Le tête-à-tête Tshisekedi-Museveni du mercredi 30 octobre 2024 est une étape déterminante dans la crise politique et militaire qui oppose les rebelles de l’AFC/M23 au gouvernement de Kinshasa. Museveni est le plus vieux chef d’État de la région qui à la fois, entretient des relations hypocrites avec Félix Tshisekedi et partage une longue frontière avec le territoire conquis par les forces de Corneille Nangaa.
Les conclusions protocolaires annoncées à l’issue de la rencontre des deux chefs d’état à Entebbe (Ouganda) n’ont pas exprimé les véritables dessous des cartes de ce rendez-vous crucial.
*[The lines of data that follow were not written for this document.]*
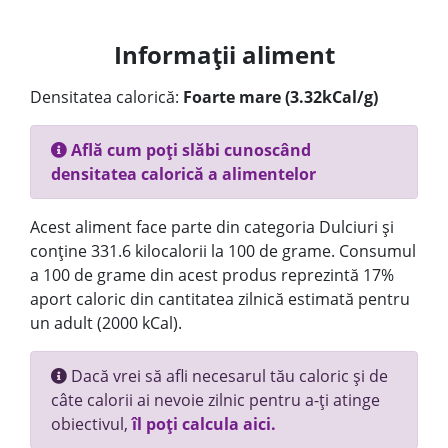
Informații aliment
Densitatea calorică:
Foarte mare (3.32kCal/g)
Află cum poți slăbi cunoscând
densitatea calorică a alimentelor
Acest aliment face parte din categoria Dulciuri și
conține 331.6 kilocalorii la 100 de grame. Consumul
a 100 de grame din acest produs reprezintă 17%
aport caloric din cantitatea zilnică estimată pentru
un adult (2000 kCal).
Dacă vrei să afli necesarul tău caloric și de
câte calorii ai nevoie zilnic pentru a-ți atinge
obiectivul,
îl poți calcula aici.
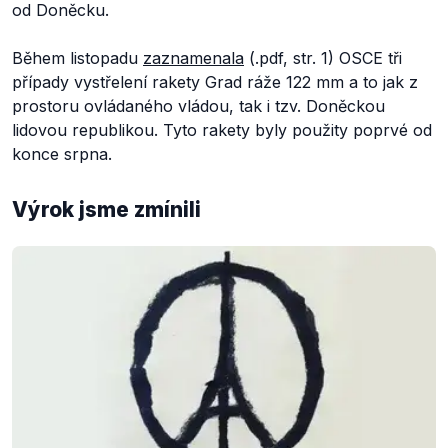
od Doněcku.
Během listopadu
zaznamenala
(.pdf, str. 1) OSCE tři
případy vystřelení rakety Grad ráže 122 mm a to jak z
prostoru ovládaného vládou, tak i tzv. Doněckou
lidovou republikou. Tyto rakety byly použity poprvé od
konce srpna.
Výrok jsme zmínili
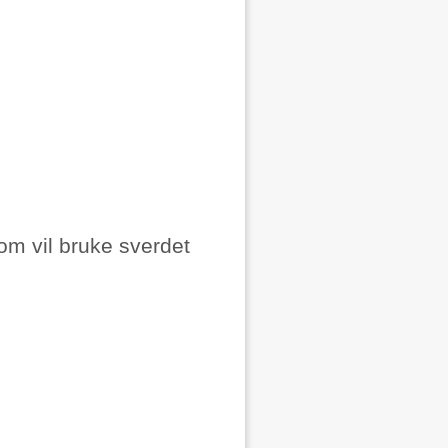
om vil bruke sverdet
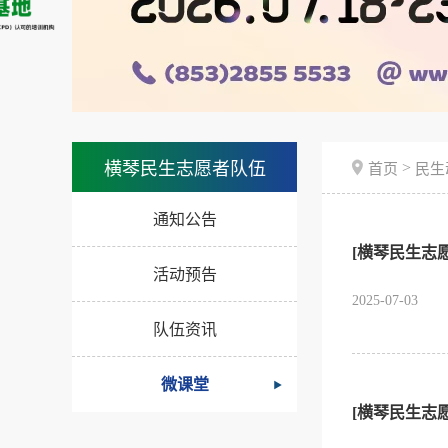
>
横琴民生志愿者队伍
首页
民生
通知公告
[横琴民生志
活动预告
2025-07-03
队伍资讯
微课堂
[横琴民生志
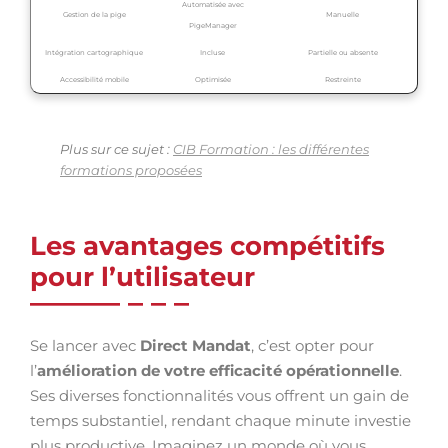
Automatisée avec
Gestion de la pige
Manuelle
PigeManager
Intégration cartographique
Incluse
Partielle ou absente
Accessibilité mobile
Optimisée
Restreinte
Plus sur ce sujet :
CIB Formation : les différentes
formations proposées
Les avantages compétitifs
pour l’utilisateur
Se lancer avec
Direct Mandat
, c’est opter pour
l’
amélioration de votre efficacité opérationnelle
.
Ses diverses fonctionnalités vous offrent un gain de
temps substantiel, rendant chaque minute investie
plus productive. Imaginez un monde où vous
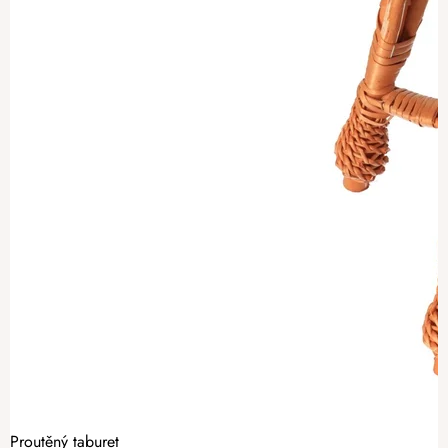
Proutěný taburet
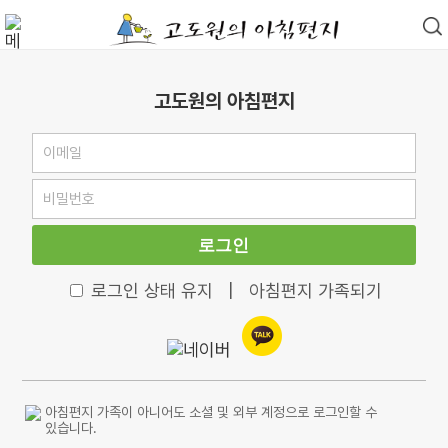
고도원의 아침편지
로그인
로그인 상태 유지
|
아침편지 가족되기
아침편지 가족이 아니어도 소셜 및 외부 계정으로 로그인할 수
있습니다.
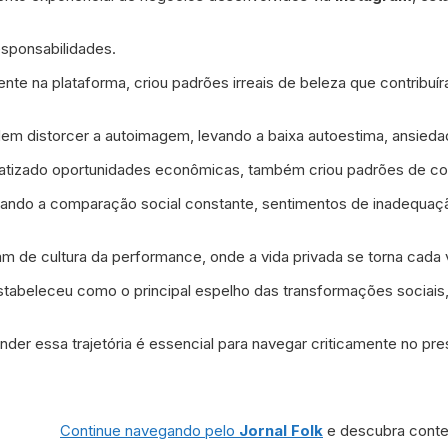
esponsabilidades.
ente na plataforma, criou padrões irreais de beleza que contribu
dem distorcer a autoimagem, levando a baixa autoestima, ansieda
ratizado oportunidades econômicas, também criou padrões de co
entando a comparação social constante, sentimentos de inadequa
am de cultura da performance, onde a vida privada se torna cada 
tabeleceu como o principal espelho das transformações sociais, c
r essa trajetória é essencial para navegar criticamente no pres
Continue navegando pelo
Jornal Folk
e descubra conteú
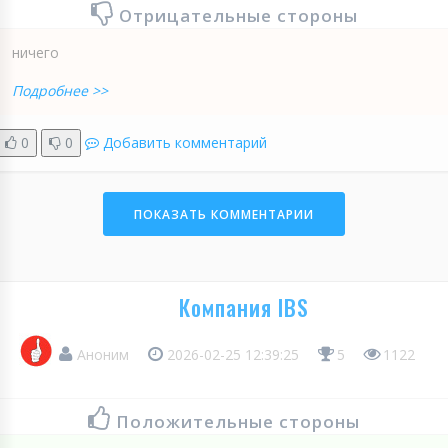
Отрицательные стороны
ничего
Подробнее >>
0
0
Добавить комментарий
ПОКАЗАТЬ КОММЕНТАРИИ
Компания IBS
Аноним
2026-02-25 12:39:25
5
1122
Положительные стороны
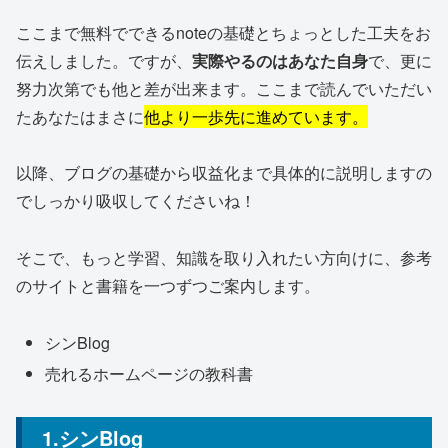
ここまで無料でできるnoteの基礎とちょっとした工夫をお
伝えしました。ですが、
実際やるのはあなた自身
で、更に
努力次第でも他と差が出来ます。ここまで読んでいただい
たあなたはまさに
他より一歩先に進めています。
以降、ブログの基礎から収益化まで具体的に説明しますの
でしっかり吸収してくださいね！
そこで、もっと学習、知識を取り入れたい方向けに、参考
のサイトと書籍を一つずつご案内します。
シンBlog
売れるホームページの教科書
1.シンBlog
Félix Tshisekedi se voyant acculé par la rébellion interne, s’est obligé une mission de rattrapage afin de ralentir possiblement l’avancée des troupes de l’Alliance Fleuve Congo dont les dernières prises à Walikale démontrent les failles du système de défense du gouvernement congolais.
Éviter la chute de Butembo, Beni et Bunia
Pour Yoweri Kaguta Museveni, l’AFC/M23 est « Un problème politique qui peut être résolu par le dialogue ». Le chroniqueur politique Pro-AFC, Guershom Kahebe attire l’attention de l’opinion sur les sujets de discussion entre Félix Tshisekedi et Yoweri Kaguta Museveni : « méfiez-vous des communiqués officiels, Tshisekedi est allé à Kampala pour deux raisons, selon ce qui a été dit en dehors des caméras. Demander à Museveni de faire en sorte que Beni, Butembo et Ituri ne tombent pas ».
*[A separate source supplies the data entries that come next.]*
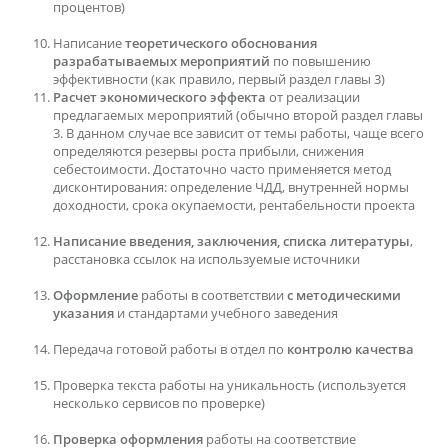
процентов)
Написание
теоретического обоснования
разрабатываемых мероприятий
по повышению
эффективности (как правило, первый раздел главы 3)
Расчет экономического эффекта
от реализации
предлагаемых мероприятий (обычно второй раздел главы
3. В данном случае все зависит от темы работы, чаще всего
определяются резервы роста прибыли, снижения
себестоимости. Достаточно часто применяется метод
дисконтирования: определение ЧДД, внутренней нормы
доходности, срока окупаемости, рентабельности проекта
Написание введения, заключения, списка литературы
,
расстановка ссылок на используемые источники
Оформление
работы в соответствии
с методическими
указания
и стандартами учебного заведения
Передача готовой работы в отдел по
контролю качества
Проверка текста работы на уникальность (используется
несколько сервисов по проверке)
Проверка оформления
работы на соответствие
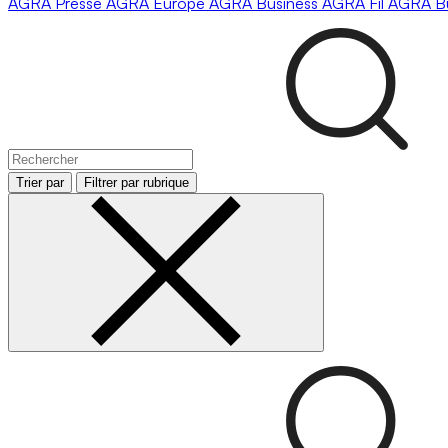
AGRA
Presse
AGRA
Europe
AGRA
Business
AGRA
Fil
AGRA
B
Trier par
Filtrer par rubrique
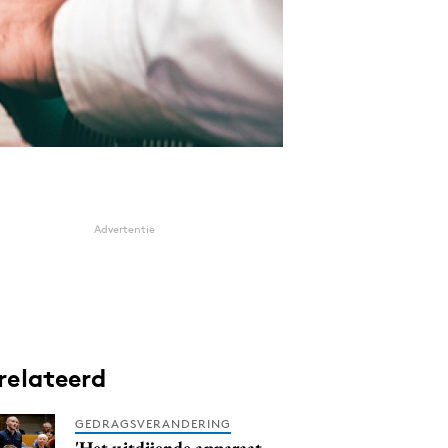
Advertentie
relateerd
GEDRAGSVERANDERING
'Het uitdijende apparaat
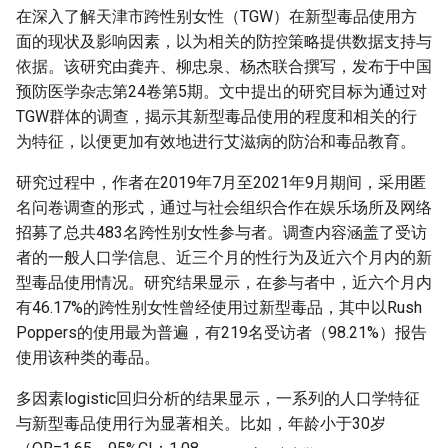
在深入了解天津市跨性别女性（TGW）在新型毒品使用方
面的现状及影响因素，以为相关的防控策略提供数据支持与
依据。该研究由龚卉、柳忠泉、杨杰联合撰写，发布于中国
预防医学杂志第24卷第5期。文中提出的研究目标为通过对
TGW群体的调查，揭示其新型毒品使用的程度和相关的行
为特征，以便更加有效地进行艾滋病的防治和毒品教育。
研究过程中，作者在2019年7月至2021年9月期间，采用匿
名问卷调查的形式，通过与社会组织合作在娱乐场所及网络
招募了总共483名跨性别女性参与者。调查内容涵盖了受访
者的一般人口学信息、近三个月的性行为及近六个月内的新
型毒品使用情况。研究结果显示，在参与者中，近六个月内
有46.17%的跨性别女性曾经使用过新型毒品，其中以Rush
Poppers的使用最为普遍，有219名受访者（98.21%）报告
使用该种类的毒品。
多因素logistic回归分析的结果显示，一系列的人口学特征
与新型毒品使用行为显著相关。比如，年龄小于30岁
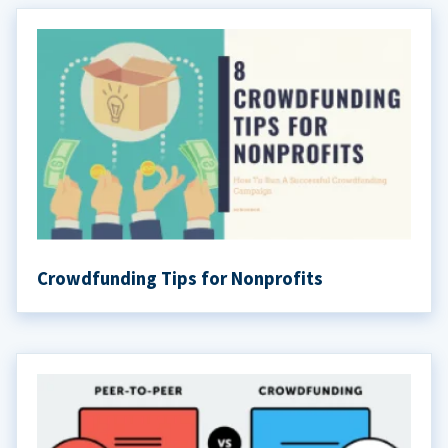
Crowdfunding Tips for Nonprofits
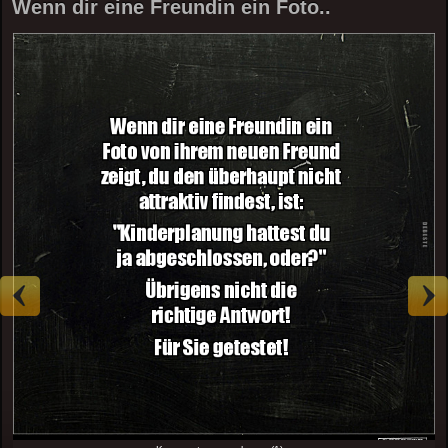
Wenn dir eine Freundin ein Foto..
Trois entités où opèrent conjointement les troupes congolaises et ougandaises. En échange, poursuit Kahebe, « Tshisekedi a donné à l’Ouganda la garantie d’exploitation des gisements miniers de Mangurejipa et de l’Ituri ».
Dialoguer avec l’AFC/M23
Contre la volonté de Félix Tshisekedi, son homologue ougandais a souligné la nécessité de réactiver la voie de dialogue comme unique possibilité de résoudre durablement la crise. « Museveni a dit à Tshisekedi que la solution à la crise ne sera jamais militaire. Il faut dialoguer directement avec l’AFC », a révélé Guershom Kahebe, ancien candidat aux législatives nationales pour la circonscription électorale de Beni-ville. Équation complexe pour Félix Tshisekedi qui a répété à tous les niveaux et à maintes reprises qu’il ne s’inscrirait jamais dans un dialogue avec les rebelles.
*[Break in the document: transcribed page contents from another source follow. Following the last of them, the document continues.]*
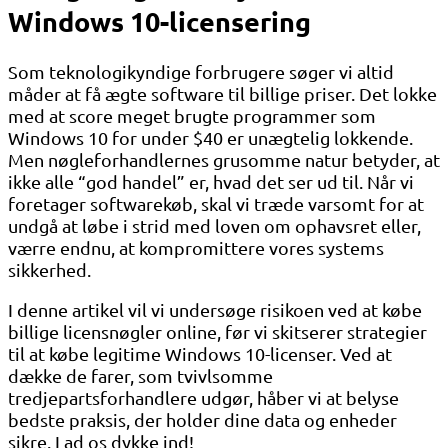
Windows 10-licensering
Som teknologikyndige forbrugere søger vi altid
måder at få ægte software til billige priser. Det lokke
med at score meget brugte programmer som
Windows 10 for under $40 er unægtelig lokkende.
Men nøgleforhandlernes grusomme natur betyder, at
ikke alle “god handel” er, hvad det ser ud til. Når vi
foretager softwarekøb, skal vi træde varsomt for at
undgå at løbe i strid med loven om ophavsret eller,
værre endnu, at kompromittere vores systems
sikkerhed.
I denne artikel vil vi undersøge risikoen ved at købe
billige licensnøgler online, før vi skitserer strategier
til at købe legitime Windows 10-licenser. Ved at
dække de farer, som tvivlsomme
tredjepartsforhandlere udgør, håber vi at belyse
bedste praksis, der holder dine data og enheder
sikre. Lad os dykke ind!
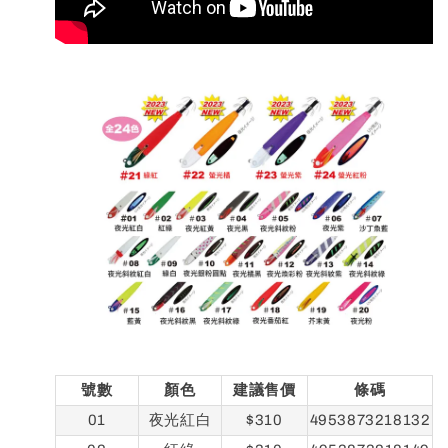
號數
顏色
建議售價
條碼
01
夜光紅白
$310
4953873218132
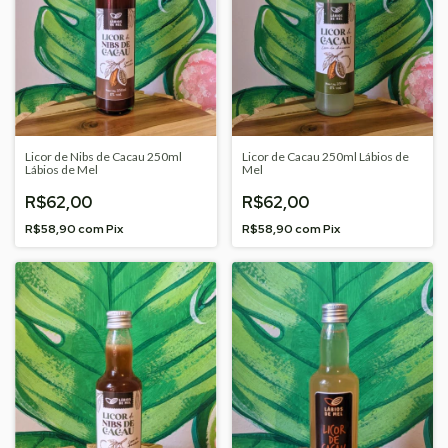
Licor de Nibs de Cacau 250ml
Licor de Cacau 250ml Lábios de
Lábios de Mel
Mel
R$62,00
R$62,00
R$58,90
com
Pix
R$58,90
com
Pix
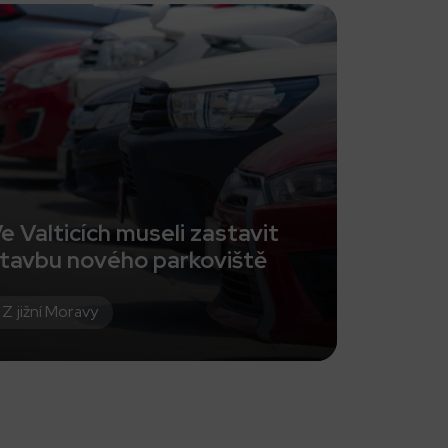
e Valticích museli zastavit
tavbu nového parkoviště
Z jižní Moravy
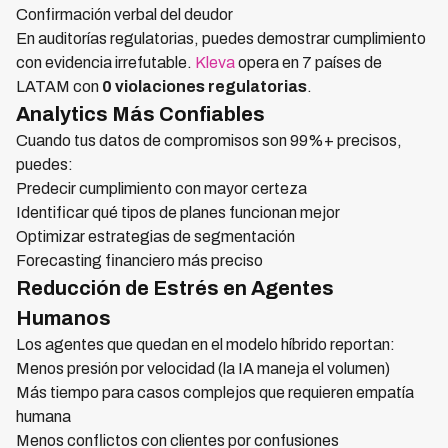
Confirmación verbal del deudor
En auditorías regulatorias, puedes demostrar cumplimiento
con evidencia irrefutable.
Kleva
opera en 7 países de
LATAM con
0 violaciones regulatorias
.
Analytics Más Confiables
Cuando tus datos de compromisos son 99%+ precisos,
puedes:
Predecir cumplimiento con mayor certeza
Identificar qué tipos de planes funcionan mejor
Optimizar estrategias de segmentación
Forecasting financiero más preciso
Reducción de Estrés en Agentes
Humanos
Los agentes que quedan en el modelo híbrido reportan:
Menos presión por velocidad (la IA maneja el volumen)
Más tiempo para casos complejos que requieren empatía
humana
Menos conflictos con clientes por confusiones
À Bujumbura, Ndayishimiye martèle sur le dialogue intercongolais

Dans son mot à l’ouverture du 23 ème sommet du Comesa qui se tient à Bujumbura ce jeudi 31 octobre 2024, le Président Burundais Evariste Ndayishimiye a sollicité la solidarité de la région pour un processus de paix Intercongolais. Avant cela, il a précisé que l’activisme des groupes armés dans la partie Est de la RDC bloquent l’intégration régionale.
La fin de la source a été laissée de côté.